Em relação ao licenciamento ambiental em unidades de conservação previsto na Resolução COEMA nº. 162, de 02 de fevereiro de 2021, e suas alterações, se houver, determina-se que nos processos de licenciamento ambiental com impactos incidentes sobre unidades de conservação, observada a lei Federal nº. 9.985/2000, o órgão ambiental municipal deverá dar ciência prévia ao órgão gestor da área especialmente protegida, quando a atividade ou empreendimento: I- puder causar impacto direto na unidade de conservação: II- estiver localizado na zona de amortecimento da unidade; IlI- causar Incidência sobre Reserva Particular do Patrimônio Natural (RPPN).
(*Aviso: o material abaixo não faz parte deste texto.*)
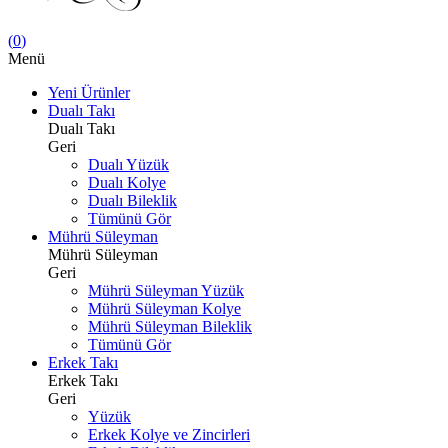
(
0
)
Menü
Yeni Ürünler
Dualı Takı
Dualı Takı
Geri
Dualı Yüzük
Dualı Kolye
Dualı Bileklik
Tümünü Gör
Mührü Süleyman
Mührü Süleyman
Geri
Mührü Süleyman Yüzük
Mührü Süleyman Kolye
Mührü Süleyman Bileklik
Tümünü Gör
Erkek Takı
Erkek Takı
Geri
Yüzük
Erkek Kolye ve Zincirleri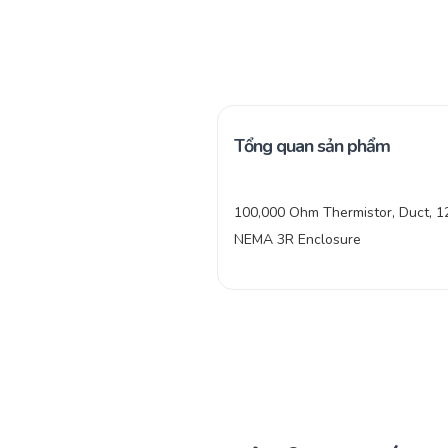
Tổng quan sản phẩm
100,000 Ohm Thermistor, Duct, 12
NEMA 3R Enclosure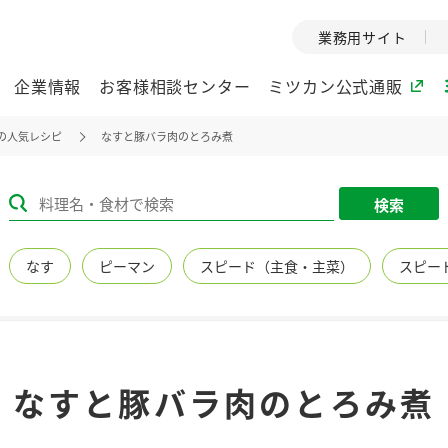
業務用サイト
企業情報
お客様相談センター
ミツカン公式通販
の人気レシピ
なすと豚バラ肉のとろみ煮
ミツカングループについて
検索
企業理念
ミツカンの
なす
ピーマン
スピード（主食・主菜）
スピー
ミツカングループの企
創業から現在
業理念をご紹介しま
ツカンの変革
す。
歴史をご紹介
ご紹介します。
環境への取り組み
水の文化
なすと豚バラ肉のとろみ煮
（アーカ
酢
調味酢
お酢ドリンク
ぽん酢
みりん風・
ミツカンの環境への取
り組みをご紹介しま
1999年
Após a análise das afirmações, marque a alternativa correta:
- A)Apenas as afirmações I e II estão corretas.
Errada, porque não são apenas os impactos diretos e a zona de amortecimento que exigem ciência prévia; a incidência sobre RPPN também entra na regra.
- B)Apenas as afirmações I e IlI estão corretas.
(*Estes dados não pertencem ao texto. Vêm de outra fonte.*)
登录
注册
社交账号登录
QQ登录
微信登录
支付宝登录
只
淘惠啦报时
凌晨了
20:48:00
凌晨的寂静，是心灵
Errada, porque a hipótese de impacto direto e a de RPPN também devem ser consideradas pelo órgão ambiental municipal.
- C)Apenas as afirmações lI e III estão corretas.
Errada, porque a zona de amortecimento e a RPPN não esgotam as situações previstas, já que o impacto direto na unidade também exige comunicação.
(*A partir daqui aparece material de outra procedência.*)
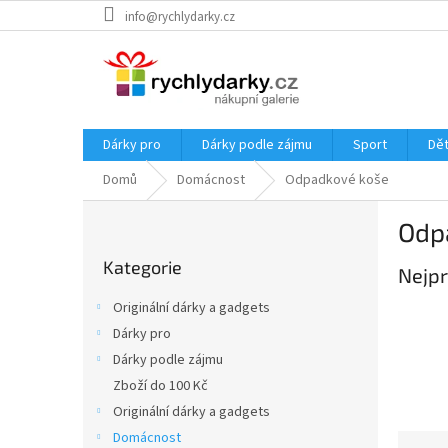
Přejít
info@rychlydarky.cz
na
obsah
Dárky pro
Dárky podle zájmu
Sport
Dět
Domů
Domácnost
Odpadkové koše
P
Odp
o
Přeskočit
s
Kategorie
kategorie
Nejpr
t
r
Originální dárky a gadgets
a
Dárky pro
n
Dárky podle zájmu
n
í
Zboží do 100 Kč
p
Originální dárky a gadgets
a
Domácnost
Ř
- D)Todas as afirmações estão corretas.
Certa, pois as três situações indicadas pelo enunciado demandam ciência prévia ao órgão gestor da área especialmente protegida.
- E)Todas as afirmações estão erradas.
Errada, porque as afirmações não estão erradas: todas se enquadram na hipótese normativa de comunicação prévia.
Gabarito: D
O licenciamento ambiental não olha só para dentro da área protegida; ele também observa o que acontece no entorno, porque os impactos podem “vazar” para a unidade de conservação. Por isso, quando o empreendimento puder causar impacto direto na unidade, estiver na zona de amortecimento ou incidir sobre uma RPPN, o órgão ambiental municipal deve dar ciência prévia ao órgão gestor da área especialmente protegida, em respeito à Resolução COEMA nº 162/2021 e à lógica da Lei nº 9.985/2000, que institui o SNUC. Em prova, o ponto-chave é lembrar que a proteção não se limita ao perímetro da unidade: a zona de amortecimento existe justamente para reduzir interferências externas e as RPPNs também merecem tutela específica. Assim, as três situações descritas no enunciado acionam a comunicação prévia ao gestor da área protegida, o que torna a alternativa D correta.